- Your instructions: Everything from the line containing "Vervolg van Xs4all telefonie-fraude" through the end of the entries should be transcribed exactly. Leave out all other lines.

- Source material:
....

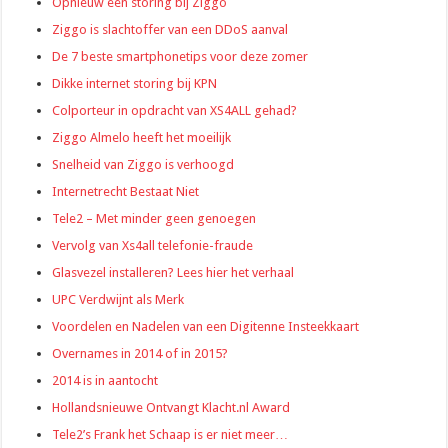
Opnieuw een storing bij Ziggo
Ziggo is slachtoffer van een DDoS aanval
De 7 beste smartphonetips voor deze zomer
Dikke internet storing bij KPN
Colporteur in opdracht van XS4ALL gehad?
Ziggo Almelo heeft het moeilijk
Snelheid van Ziggo is verhoogd
Internetrecht Bestaat Niet
Tele2 – Met minder geen genoegen
Vervolg van Xs4all telefonie-fraude
Glasvezel installeren? Lees hier het verhaal
UPC Verdwijnt als Merk
Voordelen en Nadelen van een Digitenne Insteekkaart
Overnames in 2014 of in 2015?
2014 is in aantocht
Hollandsnieuwe Ontvangt Klacht.nl Award
Tele2’s Frank het Schaap is er niet meer…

....

- Result for this task:
Vervolg van Xs4all telefonie-fraude
Glasvezel installeren? Lees hier het verhaal
UPC Verdwijnt als Merk
Voordelen en Nadelen van een Digitenne Insteekkaart
Overnames in 2014 of in 2015?
2014 is in aantocht
Hollandsnieuwe Ontvangt Klacht.nl Award
Tele2’s Frank het Schaap is er niet meer…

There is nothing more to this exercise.